Data Format and Data Location

Separate from the other considerations in this section, a GenAI app must also answer the question about where the data it operates upon lives. Is that data native to the app or does it live locally or in the private cloud or public cloud or etc? Further, what sort of data silo or siloes does the data natively call home?

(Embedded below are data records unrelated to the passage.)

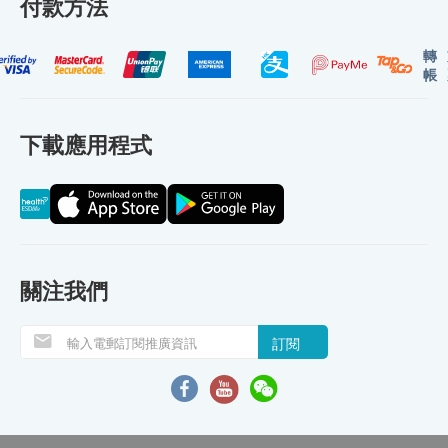
付款方法
轉
帳
下載應用程式
關注我們
訂閱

A data warehouse, lakehouse, time-series database, document database, GIS, SharePoint, Dropbox, Box, S3, API, data catalog, etc.

The importance of Knowledge Graph cannot be overstated here since it answers two kinds of deep implementation question for GenAI apps:

How can LLM outputs be grounded in enterprise data sources to increase utility, trust, and safety?
How can GenAI apps address a wider and wider scope of data types, locations, and formats in order to increase the quality (i.e., F1 metric) of its outputs?

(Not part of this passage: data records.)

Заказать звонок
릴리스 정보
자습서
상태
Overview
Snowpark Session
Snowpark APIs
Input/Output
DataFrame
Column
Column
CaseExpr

Enterprise Knowledge Graph-backed GenAI apps do #1 and #2 better than other kinds of data-layer infrastructure, not least since they can simultaneously power the (relatively) easy, low- and medium-stakes apps where RAG is appropriate (and some form of “Graph RAG” is best) as well as the (absolutely) harder, high-stakes apps where all forms of RAG are inappropriate and Semantic Parsing is best.

3. What Questions can be Answered?

Finally, let’s conclude by first reviewing; so far, we’ve

discussed how GenAI apps allow users to interact with data, in terms of UX;
then we discussed what data GenAI apps allow users to interact with;
finally, we’ll discuss the nature of those interactions that the GenAI app provides.

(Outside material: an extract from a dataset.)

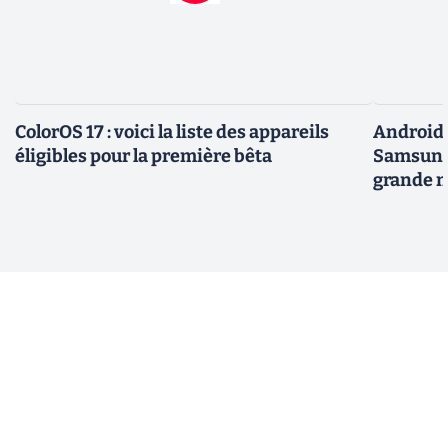
ColorOS 17 : voici la liste des appareils
Android 
éligibles pour la première bêta
Samsung 
grande m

“Questions…answered” could just as easily be called “what sort of analytic operations upon the data is supported?” What do I mean by kinds of questions? Well here are some of the kinds of question I have in mind—

fact-finding, needles-in-haystack
1. which temperature sensor is over-spec?
2. which sales rep closed that big deal 5 years ago in Dubai?
3. what known person-of-interest met with the ambassador’s staff in Vienna?
data paths
1. which truck delivered the stale beer to Wrigley Field?
2. which supplier were the critically failing part of the most often defective products sourced from?
3. what is the pattern of life intersection of two persons-of-interest?
general background knowledge
1. what is the capital of Bhutan?
2. did Flannery Clark pin at Upperville Horse & Colt Show in 2023?
3. Where was Boutros Boutros-Ghali born and what was his mother’s name?
predictive
1. which accounts will churn in the next 45 days?
2. how many patients with condition X, treated by plan Y, and admitted last month will return to the hospital in the next 30 days?
3. will person of interest 12345 visit the coffee shop near his house in the next 48 hours?
causal (i.e., anomaly detection, RCA, time-series outliers, etc.)
1. which of the shipments from Plant X of drugs A or B have been held up in batch quarantine for unusual reasons?
2. are there any significant deviations in the financial transaction history of our new customer, Shady Offshore LLC?
geospatial
1. what is the chance that shipment ABC312 can be disrupted by seasonal flooding in the next week
2. which of the fishing trawlers in grid ABC off the Honduran coast are suspicious?
3. is there a littoral zone suitable for amphibious training exercises in a NATO country next spring, given existing resource constraints?

I discuss these and other types of analytic question that Voicebox is committed to and already answers in The Stardog Voicebox Vision in Full.

Ask the Right Questions or Fail

Not only can we differentiate one GenAI app from another by considering their UX and their addressable data, but also by thinking carefully about what sorts of question they can answer. For example, Github Copilot either can or eventually will be able to answer questions about SDLC like “is this pull request valid with respect to our coding standards?” and “what code is licensed with AGPL or another ‘viral’ license type?”

And that’s a quite different kind of experience for the user than the six questions types that Voicebox is concerned with, described above, since Voicebox is an AI data assistant and not a software engineering copilot—and this would be helpful and true even if, counter-factually, they had the exact same UX.